In an interview Tuesday morning, April 7, 2020, with Texas Tribune Executive Editor Ross Ramsey, Texas Comptroller Glenn Hegar repeated a statement he had already made to legislators in private last month regarding the combined economic impact of the COVID-19 pandemic and plummeting oil prices.
“I know that we are unfortunately in a recession,” said Hegar, whose office oversees the state’s finances. “I just don’t know how deep or how wide it’s going to be.”
The comptroller’s certification revenue estimate in October 2019 projected that the state would end the current budget cycle with a balance of $2.9 billion in general revenue and $9.3 billion in the state’s economic stabilization fund (ESF), which is often referred to as the “rainy day fund.” Hegar said he plans to release a revised revenue estimate in July, which he predicts will be several billions dollars less. Many are questioning just how much of a toll the double-whammy of a pandemic and an oil price war will take on the state’s budget — especially after legislators significantly increased public education funding under House Bill (HB) 3 in 2019.
Hegar said Tuesday the state is expected to have enough cash flow to meet its obligations through the end of the current budget, which runs through August 31, 2021. While contributions to the ESF are expected to decrease as a result of declining oil and gas revenues, the comptroller’s office is still projecting a balance of $8.5 billion in the fund by the end of the current budget cycle.

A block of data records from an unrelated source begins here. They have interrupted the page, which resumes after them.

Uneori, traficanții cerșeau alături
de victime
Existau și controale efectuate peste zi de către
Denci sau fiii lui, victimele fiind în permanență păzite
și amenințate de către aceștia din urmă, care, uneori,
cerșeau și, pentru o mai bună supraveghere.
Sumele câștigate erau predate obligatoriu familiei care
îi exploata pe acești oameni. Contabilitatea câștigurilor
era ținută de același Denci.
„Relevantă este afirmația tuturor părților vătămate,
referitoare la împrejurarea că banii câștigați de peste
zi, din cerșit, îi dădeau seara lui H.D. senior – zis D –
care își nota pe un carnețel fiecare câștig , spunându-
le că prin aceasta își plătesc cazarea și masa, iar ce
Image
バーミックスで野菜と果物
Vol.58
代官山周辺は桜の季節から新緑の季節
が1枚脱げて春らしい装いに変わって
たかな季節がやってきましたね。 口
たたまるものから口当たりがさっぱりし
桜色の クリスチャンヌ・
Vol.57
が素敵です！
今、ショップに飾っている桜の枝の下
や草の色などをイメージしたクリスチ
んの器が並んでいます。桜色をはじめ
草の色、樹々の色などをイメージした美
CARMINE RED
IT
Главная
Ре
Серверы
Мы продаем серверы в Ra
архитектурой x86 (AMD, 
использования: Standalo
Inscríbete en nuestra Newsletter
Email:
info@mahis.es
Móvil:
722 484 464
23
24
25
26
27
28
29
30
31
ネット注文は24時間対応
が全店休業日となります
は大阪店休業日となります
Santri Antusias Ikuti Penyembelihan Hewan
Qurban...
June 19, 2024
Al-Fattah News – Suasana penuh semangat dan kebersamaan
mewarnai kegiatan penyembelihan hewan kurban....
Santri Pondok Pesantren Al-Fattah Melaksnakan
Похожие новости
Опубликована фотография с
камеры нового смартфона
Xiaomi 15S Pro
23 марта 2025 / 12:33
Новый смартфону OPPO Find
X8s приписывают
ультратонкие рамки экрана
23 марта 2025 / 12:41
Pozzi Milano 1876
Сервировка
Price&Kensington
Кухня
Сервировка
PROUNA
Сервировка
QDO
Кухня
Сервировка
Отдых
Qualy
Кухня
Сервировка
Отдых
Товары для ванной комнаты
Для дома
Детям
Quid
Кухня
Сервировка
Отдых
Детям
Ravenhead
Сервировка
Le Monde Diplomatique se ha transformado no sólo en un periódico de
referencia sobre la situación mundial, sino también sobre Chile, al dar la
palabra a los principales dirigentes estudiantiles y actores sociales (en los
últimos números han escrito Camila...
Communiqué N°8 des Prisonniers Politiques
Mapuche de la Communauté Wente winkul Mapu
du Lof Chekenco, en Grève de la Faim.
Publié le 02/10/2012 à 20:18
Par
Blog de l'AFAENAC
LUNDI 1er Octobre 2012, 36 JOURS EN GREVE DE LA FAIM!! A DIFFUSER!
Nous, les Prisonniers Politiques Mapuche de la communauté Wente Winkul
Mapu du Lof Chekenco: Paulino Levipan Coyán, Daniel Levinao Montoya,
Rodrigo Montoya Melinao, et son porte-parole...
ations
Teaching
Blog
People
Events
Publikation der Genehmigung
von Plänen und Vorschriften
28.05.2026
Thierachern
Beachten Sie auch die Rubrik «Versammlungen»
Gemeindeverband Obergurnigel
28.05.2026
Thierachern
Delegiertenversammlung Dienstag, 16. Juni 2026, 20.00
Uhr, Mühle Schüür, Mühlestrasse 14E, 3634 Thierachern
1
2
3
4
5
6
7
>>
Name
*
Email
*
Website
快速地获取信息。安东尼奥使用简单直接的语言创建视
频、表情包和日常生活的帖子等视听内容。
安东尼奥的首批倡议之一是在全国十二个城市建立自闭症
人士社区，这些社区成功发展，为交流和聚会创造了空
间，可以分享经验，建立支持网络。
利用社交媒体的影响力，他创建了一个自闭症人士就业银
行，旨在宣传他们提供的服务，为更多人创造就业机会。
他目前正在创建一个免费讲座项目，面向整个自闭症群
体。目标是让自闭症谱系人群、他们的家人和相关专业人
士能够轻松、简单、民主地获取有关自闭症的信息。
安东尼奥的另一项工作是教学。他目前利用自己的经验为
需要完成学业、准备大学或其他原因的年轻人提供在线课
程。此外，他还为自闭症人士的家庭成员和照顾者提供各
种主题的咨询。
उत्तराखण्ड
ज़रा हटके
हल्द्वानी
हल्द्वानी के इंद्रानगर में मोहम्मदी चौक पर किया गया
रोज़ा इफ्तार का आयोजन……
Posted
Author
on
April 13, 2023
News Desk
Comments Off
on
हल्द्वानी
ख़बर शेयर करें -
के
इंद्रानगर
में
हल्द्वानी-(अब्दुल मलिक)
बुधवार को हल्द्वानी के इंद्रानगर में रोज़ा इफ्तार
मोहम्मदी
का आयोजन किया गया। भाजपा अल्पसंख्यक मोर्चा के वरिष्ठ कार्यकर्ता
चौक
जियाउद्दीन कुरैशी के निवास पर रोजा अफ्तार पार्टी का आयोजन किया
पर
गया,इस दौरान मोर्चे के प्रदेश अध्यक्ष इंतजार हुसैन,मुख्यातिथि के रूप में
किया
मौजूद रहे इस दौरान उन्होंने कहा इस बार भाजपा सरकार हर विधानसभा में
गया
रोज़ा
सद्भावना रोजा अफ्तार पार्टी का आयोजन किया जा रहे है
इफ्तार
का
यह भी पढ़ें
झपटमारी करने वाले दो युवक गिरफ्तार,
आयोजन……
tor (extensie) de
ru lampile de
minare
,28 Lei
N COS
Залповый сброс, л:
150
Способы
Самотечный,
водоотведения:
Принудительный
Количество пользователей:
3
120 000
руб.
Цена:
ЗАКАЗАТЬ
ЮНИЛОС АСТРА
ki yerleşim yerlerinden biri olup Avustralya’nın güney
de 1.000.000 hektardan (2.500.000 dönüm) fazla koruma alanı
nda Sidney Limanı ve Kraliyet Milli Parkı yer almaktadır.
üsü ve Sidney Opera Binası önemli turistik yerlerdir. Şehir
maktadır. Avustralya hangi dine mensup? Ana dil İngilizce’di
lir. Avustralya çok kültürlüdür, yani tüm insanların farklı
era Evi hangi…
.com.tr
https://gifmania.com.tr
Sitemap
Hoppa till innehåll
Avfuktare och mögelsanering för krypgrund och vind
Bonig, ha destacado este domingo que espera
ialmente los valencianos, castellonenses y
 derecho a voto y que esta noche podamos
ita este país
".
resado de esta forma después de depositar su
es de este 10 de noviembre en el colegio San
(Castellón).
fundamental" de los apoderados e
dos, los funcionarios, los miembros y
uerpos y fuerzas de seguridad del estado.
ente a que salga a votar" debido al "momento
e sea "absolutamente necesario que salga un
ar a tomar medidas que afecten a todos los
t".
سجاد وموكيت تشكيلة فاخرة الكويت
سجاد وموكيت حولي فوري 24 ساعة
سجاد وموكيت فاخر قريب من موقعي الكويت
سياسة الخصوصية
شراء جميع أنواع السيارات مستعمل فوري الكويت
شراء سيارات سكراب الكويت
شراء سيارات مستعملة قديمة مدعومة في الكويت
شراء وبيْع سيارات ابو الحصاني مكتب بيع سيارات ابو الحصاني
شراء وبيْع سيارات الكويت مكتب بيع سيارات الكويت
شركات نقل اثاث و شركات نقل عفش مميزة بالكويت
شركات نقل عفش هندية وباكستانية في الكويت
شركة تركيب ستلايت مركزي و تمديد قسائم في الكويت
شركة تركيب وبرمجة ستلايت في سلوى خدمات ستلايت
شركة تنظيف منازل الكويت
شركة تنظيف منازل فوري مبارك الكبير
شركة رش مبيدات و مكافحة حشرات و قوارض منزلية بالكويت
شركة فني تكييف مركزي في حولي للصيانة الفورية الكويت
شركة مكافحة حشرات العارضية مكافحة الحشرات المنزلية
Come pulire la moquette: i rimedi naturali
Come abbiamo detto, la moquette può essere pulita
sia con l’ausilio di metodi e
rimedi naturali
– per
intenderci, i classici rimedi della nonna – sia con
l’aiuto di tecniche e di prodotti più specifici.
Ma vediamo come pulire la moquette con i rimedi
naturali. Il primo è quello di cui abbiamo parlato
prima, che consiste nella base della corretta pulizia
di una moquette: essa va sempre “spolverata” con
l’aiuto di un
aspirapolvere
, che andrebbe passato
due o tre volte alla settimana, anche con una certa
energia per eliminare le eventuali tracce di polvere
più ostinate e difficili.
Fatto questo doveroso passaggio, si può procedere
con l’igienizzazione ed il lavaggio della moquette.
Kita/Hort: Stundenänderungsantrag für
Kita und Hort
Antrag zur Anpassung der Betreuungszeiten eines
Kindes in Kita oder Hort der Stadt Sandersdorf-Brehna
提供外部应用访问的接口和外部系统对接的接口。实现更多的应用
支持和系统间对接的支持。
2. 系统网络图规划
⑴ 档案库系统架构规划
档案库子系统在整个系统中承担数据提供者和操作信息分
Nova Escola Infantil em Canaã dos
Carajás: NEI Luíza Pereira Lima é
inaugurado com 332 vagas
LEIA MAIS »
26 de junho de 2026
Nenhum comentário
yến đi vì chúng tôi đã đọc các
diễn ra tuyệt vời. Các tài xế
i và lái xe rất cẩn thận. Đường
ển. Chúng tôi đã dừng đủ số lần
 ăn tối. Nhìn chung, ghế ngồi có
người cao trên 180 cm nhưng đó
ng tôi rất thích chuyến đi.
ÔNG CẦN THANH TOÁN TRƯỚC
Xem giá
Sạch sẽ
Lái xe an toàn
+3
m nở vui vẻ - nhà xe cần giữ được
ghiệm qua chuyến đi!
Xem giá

Altogether, Hegar said he does not believe legislators will need to be called into a special session this year to shore up the current budget, but he added that the start of the next legislative session in January 2021 will be quickly upon us. Next session, legislators anticipate facing the daunting task of funding state priorities over the next budget cycle with significantly less money available.
The reason less money will be available has to do with how Texas government is funded. Since Texas does not have an income tax, sales and use taxes account for 57% of state revenue. Local governments are funded by a combination of sales and property taxes. When places like bars, restaurants, and stores make less money, they send in less sales tax revenue. Surging unemployment has the same effect on sales taxes by depressing consumer spending, as well as inhibiting people’s ability to keep up with their property taxes.
All this is happening at the same time the demand for government services such as unemployment, healthcare, and food assistance is increasing. The result is an unprecedented strain on government at every level, yet Hegar noted that state agencies should look for ways to cut spending.
The comptroller’s office is currently working off of sales tax revenue reports released in March detailing economic activity that happened in February, which was before social distancing was enforced. April sales tax numbers will provide a better look at the economic impact of business closures and downsizing, but that report won’t be available until the end of May. Hegar is waiting on those numbers to give a better estimate of the impact on the state budget in the planned revised revenue estimate this summer.
So what does this all mean for public education? It’s still unclear. Hegar noted Tuesday that education and health and human services make up the two largest components of the state budget. Hegar noted that state leaders will likely begin discussing ways to cut agency spending during the current budget cycle, but he suggested that areas like the Foundation School Program (FSP) and Medicaid should be exempted from cuts this year. The FSP is the finance formula that flows funding for public education to local schools.
The state is also awaiting federal coronavirus aid recently passed by Congress, which will send billions of dollars to schools across the nation. Future federal aid packages are likely to have an additional impact on the state budget going into next session. There are already talks coming out of Washington about a fourth coronavirus stimulus bill that could provide as much as one trillion dollars in additional aid.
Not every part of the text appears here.